Local variable visibility in closures vs. local `sub`s

Question

Perl 5.18.2 accepts "local subroutines", it seems.

Example:

sub outer()
{
    my $x = 'x';   # just to make a simple example

    sub inner($)
    {
        print "${x}$_[0]\n";
    }

    inner('foo');
}

Without "local subroutines" I would have written:

#...
    my $inner = sub ($) {
        print "${x}$_[0]\n";
    }

    $inner->('foo');
#...

And most importantly I would consider both to be equivalent.

However the first variant does not work as Perl complains:

Variable $x is not available at ...

where ... describes the line there $x is referenced in the "local subroutine".

Who can explain this; are Perl's local subroutines fundamentally different from Pascal's local subroutines?

I think the inner sub is stored in the global name space, see [this](https://stackoverflow.com/a/10192547/2173773) answer, if you like to use [lexical subs](https://perldoc.perl.org/perlsub#Lexical-Subroutines) you should prefixing the sub with a `my` according to the documentation — Håkon Hægland, Jun 17 '22 at 08:47
This "_local subroutines_" term seems to be referring to [lexical subroutines](https://perldoc.perl.org/perlsub#Lexical-Subroutines) ? If that is so, they need the `my` in the definition, `my sub name { ... }` -- then it works as intended. (It also works with a pre-declaration: `my sub name;` then later `sub name { ... }`.) Is this what you are looking into? — zdim, Jun 17 '22 at 08:56

zdim · Accepted Answer · 2022-06-21T05:43:17.077

The term "local subroutine" in the question seems to be referring to lexical subroutines. These are private subroutines visible only within the scope (block) where they are defined, after the definition; just like private variables.

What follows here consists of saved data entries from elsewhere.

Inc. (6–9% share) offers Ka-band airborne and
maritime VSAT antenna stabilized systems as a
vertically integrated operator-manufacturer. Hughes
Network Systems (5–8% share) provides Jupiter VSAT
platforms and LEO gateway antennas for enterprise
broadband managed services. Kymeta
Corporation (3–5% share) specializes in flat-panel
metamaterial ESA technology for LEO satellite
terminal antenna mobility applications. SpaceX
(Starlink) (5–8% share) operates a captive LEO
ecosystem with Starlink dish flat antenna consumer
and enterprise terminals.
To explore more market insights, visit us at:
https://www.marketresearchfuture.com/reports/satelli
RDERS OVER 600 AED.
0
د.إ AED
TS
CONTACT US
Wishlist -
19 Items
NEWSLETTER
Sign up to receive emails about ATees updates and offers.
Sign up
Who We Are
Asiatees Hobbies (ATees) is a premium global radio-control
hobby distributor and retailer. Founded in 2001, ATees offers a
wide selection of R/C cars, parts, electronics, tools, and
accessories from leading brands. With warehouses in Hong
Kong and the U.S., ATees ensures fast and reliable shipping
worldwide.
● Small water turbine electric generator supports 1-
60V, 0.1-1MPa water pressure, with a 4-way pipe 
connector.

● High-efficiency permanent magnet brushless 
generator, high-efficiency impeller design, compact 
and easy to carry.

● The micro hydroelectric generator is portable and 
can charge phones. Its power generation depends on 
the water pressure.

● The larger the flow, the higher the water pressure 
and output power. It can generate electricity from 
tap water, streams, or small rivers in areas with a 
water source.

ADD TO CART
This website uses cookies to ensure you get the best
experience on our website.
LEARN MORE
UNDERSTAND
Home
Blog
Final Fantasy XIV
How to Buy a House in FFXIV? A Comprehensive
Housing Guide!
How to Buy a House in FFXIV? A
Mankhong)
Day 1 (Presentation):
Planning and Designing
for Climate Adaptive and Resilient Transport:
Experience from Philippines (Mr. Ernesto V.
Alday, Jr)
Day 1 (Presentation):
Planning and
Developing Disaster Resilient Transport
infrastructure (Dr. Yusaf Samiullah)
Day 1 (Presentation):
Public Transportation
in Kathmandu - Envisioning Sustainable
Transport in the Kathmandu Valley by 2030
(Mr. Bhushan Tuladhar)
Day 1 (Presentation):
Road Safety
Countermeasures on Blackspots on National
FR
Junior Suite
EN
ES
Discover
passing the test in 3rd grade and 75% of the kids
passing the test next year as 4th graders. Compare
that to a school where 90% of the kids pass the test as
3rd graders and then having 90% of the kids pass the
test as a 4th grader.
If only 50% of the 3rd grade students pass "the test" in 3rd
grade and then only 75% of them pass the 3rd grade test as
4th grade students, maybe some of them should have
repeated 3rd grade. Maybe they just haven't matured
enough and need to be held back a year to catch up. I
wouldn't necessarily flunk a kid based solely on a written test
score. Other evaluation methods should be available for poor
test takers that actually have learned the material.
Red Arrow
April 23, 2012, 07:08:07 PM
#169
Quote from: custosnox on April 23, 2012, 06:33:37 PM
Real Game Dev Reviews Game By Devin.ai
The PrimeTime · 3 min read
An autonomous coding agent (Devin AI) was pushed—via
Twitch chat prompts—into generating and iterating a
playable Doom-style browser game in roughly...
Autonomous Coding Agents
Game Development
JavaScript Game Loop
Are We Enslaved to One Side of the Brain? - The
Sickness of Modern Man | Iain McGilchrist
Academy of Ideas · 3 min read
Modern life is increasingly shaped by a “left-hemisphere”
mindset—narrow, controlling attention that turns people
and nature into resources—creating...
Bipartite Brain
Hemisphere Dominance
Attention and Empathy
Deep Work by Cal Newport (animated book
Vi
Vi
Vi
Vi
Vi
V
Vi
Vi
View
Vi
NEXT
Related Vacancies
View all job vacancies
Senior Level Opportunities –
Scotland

But they are defined (or pre-declared) with my or state, as my sub subname { ... }

Just writing a sub subname { ... } inside of another doesn't make it "local" (in any version of Perl), but it is compiled just as if it were written alongside that other subroutine and is placed in their package's symbol table (main:: for example).

The question mentions closure in the title and here is a comment on that

A closure in Perl is a structure in a program, normally a scalar variable, with a reference to a sub and which carries environment (variables) from its scope at its (runtime) creation. See also a perlfaq7 entry on it. Messy to explain. For example:

sub gen { 
    my $args = "@_"; 

    my $cr = sub { say "Closed over: $args, my args: @_" }
    return $cr;
}

my $f = gen( qw(args for gen) );

$f->("hi closed");
# Prints:
# Closed over: args for gen, my args: hi closed

The anonymous sub "closes over" the variables in scope where it's defined, in a sense that when its generating function returns its reference and goes out of scope those variables still live on, because of the existence of that reference. Since anonymous subs are created at runtime, every time its generating function is called and lexicals in it remade so is the anon sub, so it always has access to current values. Thus the returned reference to the anon-sub uses lexical data, which would otherwise be gone. A little piece of magic.^†

Back to the question of "local" subs. If we want to introduce actual closures to the question, we'd need to return a code reference from the outer subroutine, like

sub outer {
    my $x = 'x' . "@_";
    return sub { say "$x @_" }
}
my $f = outer("args");
$f->( qw(code ref) );   # prints:  xargs code ref

Or, per the main question, as introduced in v5.18.0 and stable from v5.26.0, we can use a named lexical (truly nested!) subroutine

sub outer {
    my $x = 'x' . "@_";
    
    my sub inner { say "$x @_" };

    return \&inner;
}

In both cases my $f = outer(...); has the code reference returned from outer which correctly uses the local lexical variables ($x), with their most current values.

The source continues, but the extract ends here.